DATA TO EXAMINE Start Marker

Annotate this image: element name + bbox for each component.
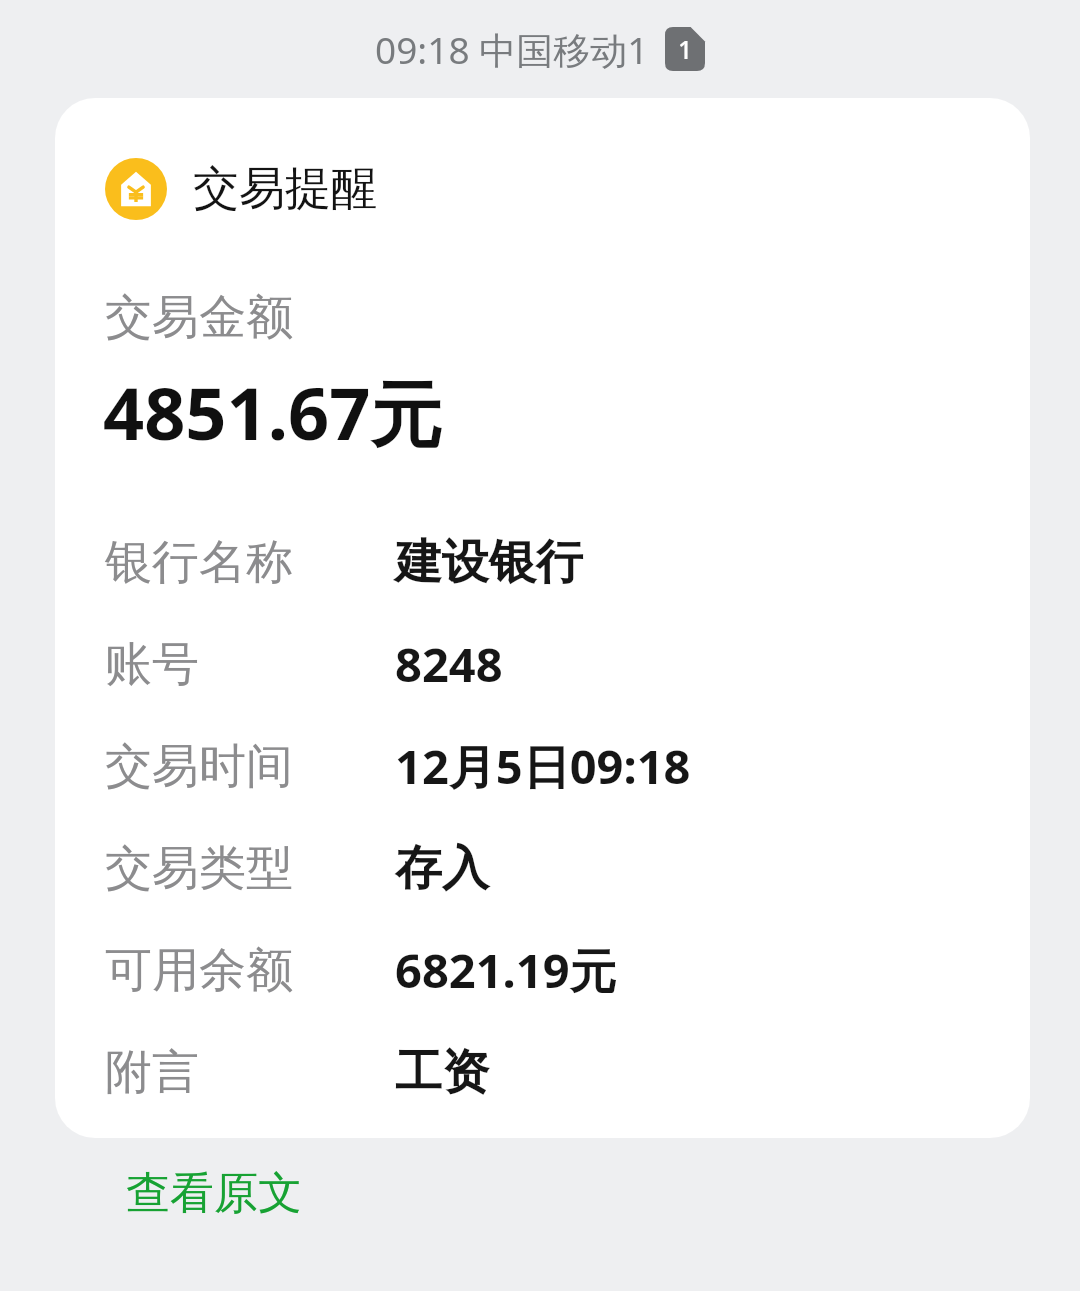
staticText: 09:18 中国移动1: [375, 24, 649, 75]
staticText: 存入: [395, 839, 489, 898]
other: 银行图标: [105, 158, 167, 220]
staticText: 附言: [105, 1043, 199, 1102]
staticText: 8248: [395, 632, 503, 696]
staticText: 6821.19元: [395, 938, 617, 1002]
staticText: 账号: [105, 635, 199, 694]
button[interactable]: 交易时间: [55, 715, 1030, 817]
staticText: 建设银行: [395, 533, 583, 592]
staticText: 查看原文: [126, 1166, 302, 1221]
button[interactable]: 交易类型: [55, 817, 1030, 919]
button[interactable]: 可用余额: [55, 919, 1030, 1021]
button[interactable]: 查看原文: [118, 1158, 310, 1229]
staticText: 可用余额: [105, 941, 293, 1000]
button[interactable]: 银行名称: [55, 511, 1030, 613]
other: SIM 1: [665, 27, 705, 71]
button[interactable]: 附言: [55, 1021, 1030, 1123]
staticText: 1: [678, 32, 693, 66]
staticText: 交易金额: [105, 288, 293, 347]
staticText: 4851.67元: [103, 363, 443, 461]
staticText: 银行名称: [105, 533, 293, 592]
button[interactable]: 账号: [55, 613, 1030, 715]
staticText: 交易时间: [105, 737, 293, 796]
staticText: 交易提醒: [193, 160, 377, 218]
staticText: 交易类型: [105, 839, 293, 898]
staticText: 12月5日09:18: [395, 734, 691, 798]
button[interactable]: 银行图标: [55, 98, 1030, 1138]
staticText: 工资: [395, 1043, 489, 1102]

DATA TO EXAMINE End Marker

→ **BRIEF**
The records above need to be copied exactly, though not their pictures.

→ **OUTPUT OF THE TASK**
Annotate this image: element name + bbox for each component.
staticText: 09:18 中国移动1: [375, 24, 649, 75]
staticText: 存入: [395, 839, 489, 898]
other: 银行图标: [105, 158, 167, 220]
staticText: 附言: [105, 1043, 199, 1102]
staticText: 8248: [395, 632, 503, 696]
staticText: 6821.19元: [395, 938, 617, 1002]
staticText: 账号: [105, 635, 199, 694]
button[interactable]: 交易时间: [55, 715, 1030, 817]
staticText: 建设银行: [395, 533, 583, 592]
staticText: 查看原文: [126, 1166, 302, 1221]
button[interactable]: 交易类型: [55, 817, 1030, 919]
button[interactable]: 可用余额: [55, 919, 1030, 1021]
button[interactable]: 查看原文: [118, 1158, 310, 1229]
staticText: 可用余额: [105, 941, 293, 1000]
button[interactable]: 银行名称: [55, 511, 1030, 613]
other: SIM 1: [665, 27, 705, 71]
button[interactable]: 附言: [55, 1021, 1030, 1123]
staticText: 1: [678, 32, 693, 66]
staticText: 交易金额: [105, 288, 293, 347]
staticText: 4851.67元: [103, 363, 443, 461]
staticText: 银行名称: [105, 533, 293, 592]
button[interactable]: 账号: [55, 613, 1030, 715]
staticText: 交易时间: [105, 737, 293, 796]
staticText: 交易提醒: [193, 160, 377, 218]
staticText: 交易类型: [105, 839, 293, 898]
staticText: 12月5日09:18: [395, 734, 691, 798]
button[interactable]: 银行图标: [55, 98, 1030, 1138]
staticText: 工资: [395, 1043, 489, 1102]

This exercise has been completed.